Fare Çalışması Kaygının Kötü Kararlara Yol Açabileceğini Gösteriyor

Yeni araştırma, kaygının karar vermeyi nasıl bozabileceğine dair bir mekanizma önermektedir.

Yayınlanan bir çalışmadaNörobilim Dergisi, Pittsburgh Üniversitesi'ndeki bilim adamları, kaygının prefrontal korteksi (PFC) ayırdığını bildirdi.

PFC, esnek karar verme için kritik olduğu için önemli bir beyin bölgesidir. Bilim adamları, endişeli farelerin nasıl ödül alacaklarına dair karar vermek zorunda kalırken, PFC'deki nöronların aktivitesini izleyerek iki gözlem yaptı.

Birincisi, çelişkili çeldiriciler mevcut olduğunda anksiyete kötü kararlara yol açar. İkincisi, anksiyete altındaki kötü kararlar PFC nöronlarının uyuşmasını içerir.

Araştırmanın baş yazarı Ph.D. Bita Moghaddam, araştırma bulgularının, anksiyetenin, karar vermeyi destekleyen nöronal aktivite üzerinde oldukça seçici bir etkiye sahip olduğunu gösterdiğini söyledi.

Şimdiye kadar bilim adamları, korku bağlamında hayvan modellerinde kaygı üzerinde çalıştılar ve beyin hücrelerinin tehdit edici bir duruma nasıl tepki verdiğini ölçtüler.

Ancak Moghaddam, insan kaygısının yalnızca kişinin nasıl hissettiği için değil, aynı zamanda karar verme dahil günlük yaşamın neredeyse tüm yönlerine müdahale edebileceğinden dolayı yıkıcı olduğunu söyledi.

Araştırmacılar, bir ödül almak için hangi seçeneğin en uygun olduğuna karar verirken, çok sayıda nöronun aktivitesini izleyerek kaygının bu yönünü inceledi. Davranışı ve nöronal aktiviteyi iki grupta karşılaştırdılar: plasebo enjeksiyonu olan bir grup ve düşük dozda anksiyeteye neden olan bir ilaç alan bir grup.
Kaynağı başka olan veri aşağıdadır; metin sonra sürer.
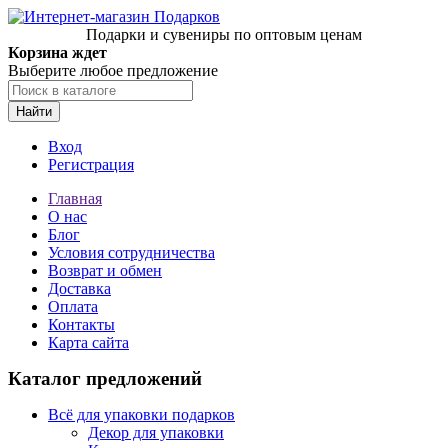
Подарки и сувениры по оптовым ценам
Корзина ждет
Выберите любое предложение
Найти
Вход
Регистрация
Главная
О нас
Блог
Условия сотрудничества
Возврат и обмен
Доставка
Оплата
Контакты
Карта сайта
Каталог предложений
Всё для упаковки подарков
Декор для упаковки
Anksiyeteden muzdarip ancak günlük yaşamdan geçen ve karar veren birçok insanda olduğu gibi, endişeli fareler karar verme görevini tamamladı ve aslında çok da kötü yapmadı.

Bununla birlikte, doğru seçim dikkat dağıtıcı bilgiyi görmezden gelmeyi içerdiğinde çok daha fazla hata yaptılar.

“Anksiyetenin neden olduğu bu hatalar için bir beyin savunmasızlık odağı, PFC'de seçim için özel olarak kodlanan bir grup hücreydi. Moghaddam, kaygının bu nöronların kodlama gücünü zayıflattığını söyledi.

“Kaygıyı incelemek ve tedavi etmek için basit bir yaklaşımımız var. Bunu korkuyla eşitledik ve çoğunlukla tüm beyin devrelerini aşırı meşgul ettiğini varsaydık. Ancak bu çalışma, anksiyetenin beyin hücrelerini oldukça özel bir şekilde ayırdığını gösteriyor. "

Araştırmacılar, gelecekteki çalışmaların, kaygı ve karar vermenin arkasındaki beyin mekaniği anlayışımızı geliştireceğine inanıyor. Moghaddam, bunun insanlarda daha iyi anksiyete tedavisine ve daha sonra psikiyatrik bozuklukların tedavisinde daha iyi sonuçlara yol açabileceğine inanıyor.